→ **WHAT TO WORK ON**
Copy whichever lines of the data hold the word "million".

+--

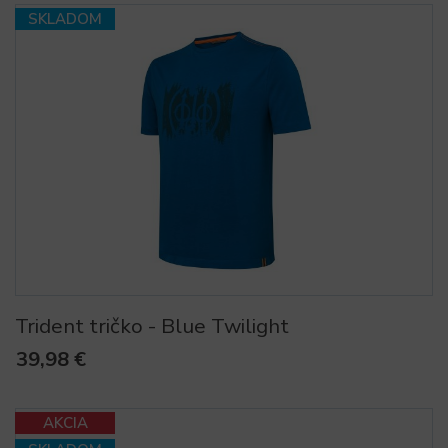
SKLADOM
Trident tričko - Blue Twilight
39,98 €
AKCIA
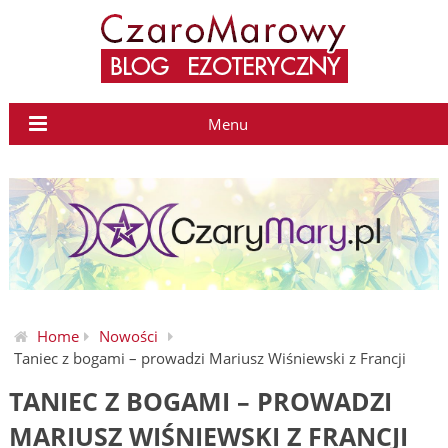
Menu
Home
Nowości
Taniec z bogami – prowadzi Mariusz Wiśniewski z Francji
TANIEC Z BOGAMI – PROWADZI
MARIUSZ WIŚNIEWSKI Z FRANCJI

+--

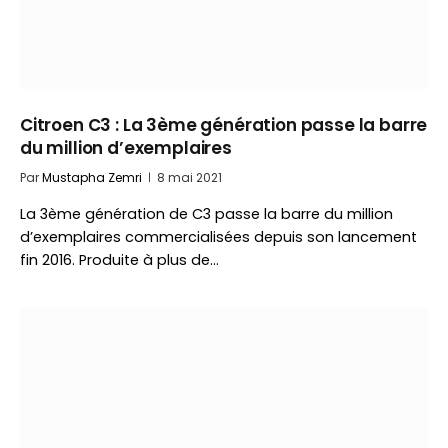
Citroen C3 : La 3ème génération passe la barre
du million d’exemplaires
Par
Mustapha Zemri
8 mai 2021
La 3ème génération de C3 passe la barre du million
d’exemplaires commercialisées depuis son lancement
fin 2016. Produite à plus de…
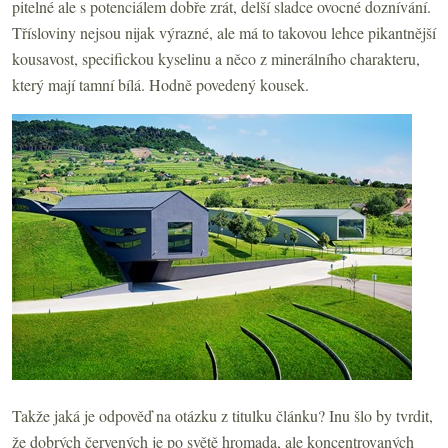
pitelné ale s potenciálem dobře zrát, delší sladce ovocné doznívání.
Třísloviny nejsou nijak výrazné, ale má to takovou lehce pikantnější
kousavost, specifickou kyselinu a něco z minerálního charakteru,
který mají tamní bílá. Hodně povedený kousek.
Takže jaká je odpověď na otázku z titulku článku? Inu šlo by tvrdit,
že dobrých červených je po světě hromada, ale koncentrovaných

+--

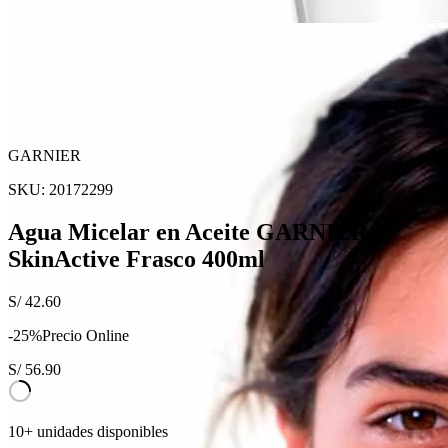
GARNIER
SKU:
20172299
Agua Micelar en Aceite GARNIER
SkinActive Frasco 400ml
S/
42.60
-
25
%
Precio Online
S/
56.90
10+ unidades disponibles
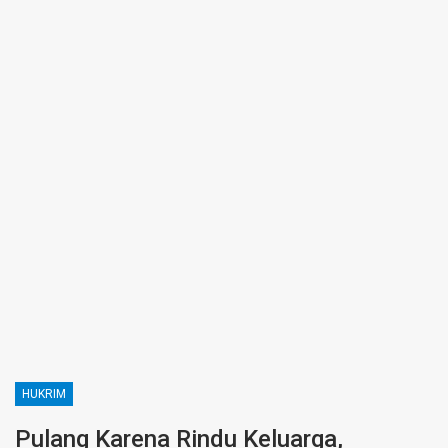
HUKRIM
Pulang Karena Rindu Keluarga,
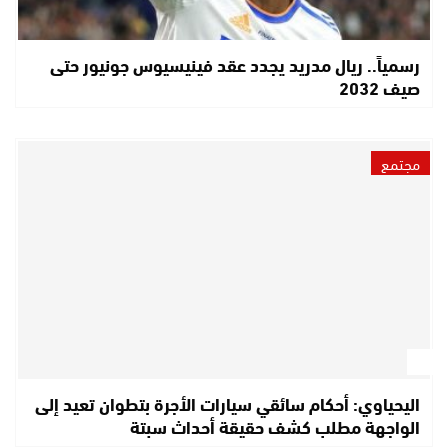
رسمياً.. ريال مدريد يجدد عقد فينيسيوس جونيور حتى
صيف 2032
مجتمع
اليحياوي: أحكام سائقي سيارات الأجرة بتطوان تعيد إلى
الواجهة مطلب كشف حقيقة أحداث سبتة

+--

→ **OUTPUT FOR THIS EXERCISE**
du million d’exemplaires
La 3ème génération de C3 passe la barre du million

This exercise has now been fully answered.